Hi guys! Nicole emailed me the link to this thread-you guys must be psychic or something. I'm so glad you've been thinking of me-cuz I've been thinking of you all . . .
I blew it. The whole thing. The single parent gig has blown me completely out of the water. I don't even try to lose the weight I've gained, don't exercise . . . .and where has it gotten me? Exactly where I was when I started. I've gained it all back.

I'm so disgusted with myself. I really thought that I had it together. But the stress of the adoption, my quite hellish maternity leave/transition for both me and Josie, and now, though everything is pretty darn good-I feel like I'm just keeping my head above water.
I'm just so tired all of the time. I was sick for over 6 months last year-until I finally went to the doctor and got dosed with massive antibiotics and steroids. So I have no excuse not to exercise. The thought of starting over makes me weary. How can I do that again?

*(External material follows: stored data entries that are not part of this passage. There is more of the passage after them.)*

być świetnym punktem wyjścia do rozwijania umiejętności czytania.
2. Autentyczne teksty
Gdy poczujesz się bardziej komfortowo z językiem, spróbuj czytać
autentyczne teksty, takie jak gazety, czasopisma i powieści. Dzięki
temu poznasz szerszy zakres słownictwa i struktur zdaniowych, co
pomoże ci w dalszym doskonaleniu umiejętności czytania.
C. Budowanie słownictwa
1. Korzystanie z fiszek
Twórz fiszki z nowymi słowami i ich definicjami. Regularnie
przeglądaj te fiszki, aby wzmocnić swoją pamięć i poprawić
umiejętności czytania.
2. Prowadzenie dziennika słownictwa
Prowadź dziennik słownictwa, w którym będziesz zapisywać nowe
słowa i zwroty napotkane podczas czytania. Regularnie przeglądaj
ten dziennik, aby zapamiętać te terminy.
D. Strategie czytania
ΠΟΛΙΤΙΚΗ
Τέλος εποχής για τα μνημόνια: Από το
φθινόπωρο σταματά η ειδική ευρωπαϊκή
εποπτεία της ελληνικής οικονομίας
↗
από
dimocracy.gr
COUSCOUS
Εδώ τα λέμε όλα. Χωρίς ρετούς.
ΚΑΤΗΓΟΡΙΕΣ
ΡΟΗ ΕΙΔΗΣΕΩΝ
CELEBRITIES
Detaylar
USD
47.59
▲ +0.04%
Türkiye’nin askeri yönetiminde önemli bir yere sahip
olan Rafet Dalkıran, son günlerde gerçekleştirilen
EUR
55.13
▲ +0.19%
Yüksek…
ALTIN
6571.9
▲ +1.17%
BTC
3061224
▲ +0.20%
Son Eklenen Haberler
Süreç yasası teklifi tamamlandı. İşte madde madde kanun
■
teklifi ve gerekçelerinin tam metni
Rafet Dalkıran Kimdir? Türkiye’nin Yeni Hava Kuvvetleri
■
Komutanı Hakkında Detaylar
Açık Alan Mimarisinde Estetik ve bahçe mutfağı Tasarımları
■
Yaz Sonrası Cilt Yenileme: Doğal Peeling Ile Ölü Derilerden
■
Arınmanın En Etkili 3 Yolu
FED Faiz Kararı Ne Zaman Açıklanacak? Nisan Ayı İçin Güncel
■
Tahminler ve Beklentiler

But the last couple of days I realize I have no choice. I HAVE to do it again. I did it before-I can do it again. I sort of needed a little push to get me going-and coming on the board and seeing that I've been missed kinda did it for me. Thank you for that.
So-shopping-wise, i'm not ready to completely change my diet. But for today (and this is going to have to be a one-day-at-a-time thing) I'm going to drink at least 64 oz of water (I haven't really been drinking ANY!) and watch the portion sizes and calorie count of my food today.
I'm a little overdue on the last month for an update on my blog-mostly I think I just have some pics of our pumpkin-patch visit. But there is some good stuff on there if you look back a bit-particularly a personal meeting with Elmo . . . . . Josie saw a little bit of heaven that day!
I'm so behind on everyone and what they are up to-I'd love an update if you don't mind!